• L'homme heureux

     

    L'Homme Heureux


    Cette fois c'est officiel, après des mois de négociations entre la communauté scientifique, les comités d'éthique et les associations de concommateurs, sous l'égide de la délégation culturelle du ministère des distractions, le premier parc homologique européen a ouvert ses portes ce matin à dix heures trente. Ce parc est une réponse au rapport du professeur Ernestine ALLEBERT sur la probabilité de disparition de certains caractères à l'état sauvage.

    Les premiers promeneurs ont pu découvrir quelques raretés venues des quatre coins du globe: oeuvrant pour quelque construction de bois d'un autre âge, les "solidaires" s'agitent et communiquent avec d'étranges signaux articulés. Un peu plus loin, un petit homme affronte sans baisser les bras les difficultés de son milieu naturel reconstitué à partir des données de terrain. A côté de l'enclos du "courageux", le "violent", irus externus, casse des piles d'assiettes avec frénésie. Il est un peu effrayant, mais ne semble pas s'intéresser au public.

    Mais la grande attraction du parc, dont il ne reste que quelques individus en liberté, c'est l'homme heureux, homo beatus, sauvé in extremis des braconniers qui les exterminent sans relâche pour vendre à prix d'or sa précieuse essence. Le seul autre spécimen connu, une femelle, réside au homoo de Nork Yew. Quand ils auront tous deux atteint l'âge adulte, les homologues espèrent les faire s'accoupler mais les chances de reproduction en captivité sont très incertaines.

    Ce qui étonne à première vue, c'est la sobriété de son habitat: l'homme heureux est allongé sur le sol, les bras croisés derrière la tête. Pour le profane, il ressemble à son cousin le "patient" à la différence qu'il semble ne rien attendre et sourit de temps à autre.

    Après différents tentatives d'acclimatation, les scientifiques se sont aperçus que la complexité de son biotope ne changeait en rien son comportement.

    L'histoire raconte que sa découverte est dûe au hasard. En effet, le père d'Ernestine ALLEBERT voyageait en Europe de l'ouest quand un impressario lui proposa un "pur moment de bonheur". Toujours curieux, Mr ALLEBERT père accepta et contacta ensuite sa fille pour analyses.
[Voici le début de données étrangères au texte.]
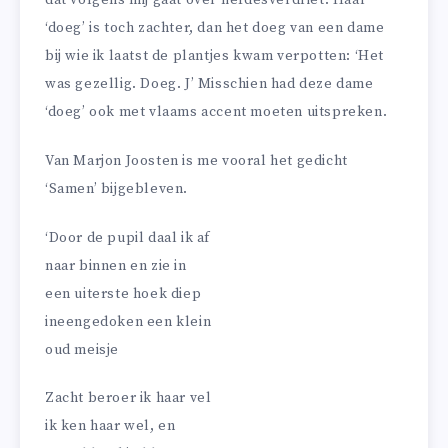
‘doeg’ is toch zachter, dan het doeg van een dame
bij wie ik laatst de plantjes kwam verpotten: ‘Het
was gezellig. Doeg. J’ Misschien had deze dame
‘doeg’ ook met vlaams accent moeten uitspreken.
Van Marjon Joosten is me vooral het gedicht
‘Samen’ bijgebleven.
‘Door de pupil daal ik af
naar binnen en zie in
een uiterste hoek diep
ineengedoken een klein
oud meisje
Zacht beroer ik haar vel
ik ken haar wel, en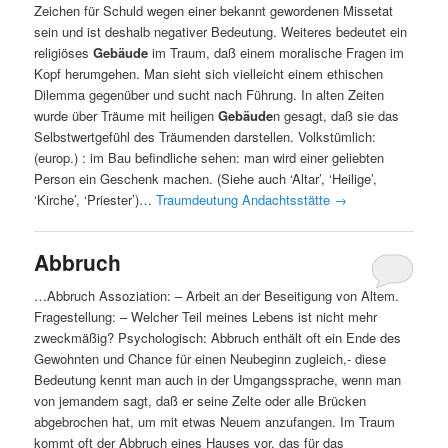
Zeichen für Schuld wegen einer bekannt gewordenen Missetat
sein und ist deshalb negativer Bedeutung. Weiteres bedeutet ein
religiöses
Gebäude
im Traum, daß einem moralische Fragen im
Kopf herumgehen. Man sieht sich vielleicht einem ethischen
Dilemma gegenüber und sucht nach Führung. In alten Zeiten
wurde über Träume mit heiligen
Gebäude
n gesagt, daß sie das
Selbstwertgefühl des Träumenden darstellen. Volkstümlich:
(europ.) : im Bau befindliche sehen: man wird einer geliebten
Person ein Geschenk machen. (Siehe auch ‘Altar’, ‘Heilige’,
‘Kirche’, ‘Priester’)…
Traumdeutung Andachtsstätte
→
Abbruch
…Abbruch Assoziation: – Arbeit an der Beseitigung von Altem.
Fragestellung: – Welcher Teil meines Lebens ist nicht mehr
zweckmäßig? Psychologisch: Abbruch enthält oft ein Ende des
Gewohnten und Chance für einen Neubeginn zugleich,- diese
Bedeutung kennt man auch in der Umgangssprache, wenn man
von jemandem sagt, daß er seine Zelte oder alle Brücken
abgebrochen hat, um mit etwas Neuem anzufangen. Im Traum
kommt oft der Abbruch eines Hauses vor, das für das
    L'émotiophorèse recoupait des caractéristiques déjà observées chez "l'insouciant" ou le "simplet", mais aussi plus surprenant, chez le "philosophe" ou "l'exalté"... pourtant, un élément restait inidentifiable: il n'y avait qu'une seule cause possible, les principes actifs étaient naturels! Un nouveau caractère venait d'être découvert!


    Des rumeurs dans l'administration du parc laisseraient entendre que l'homme heureux s'ennuie. La tentative de cohabitation avec les "solidaires" s'est soldée par des tensions au sein du groupe, sa paresse ne permettait pas une intégration totale, quant à la "colère" elle l'a littérallement assailli d'injures. Seule la compagnie de la femme heureuse pourrait préserver leur authenticité mais aucun des deux parcs n'est prêt à céder son spécimen.


    A la fin de ce safari effrayant, distrayant, envoûtant, chacun s'en est retourné s'asseoir confortablement dans son petit mal-être comme dans un mauvais fauteuil qu'on garde parce qu'il a pris la forme de ses fesses.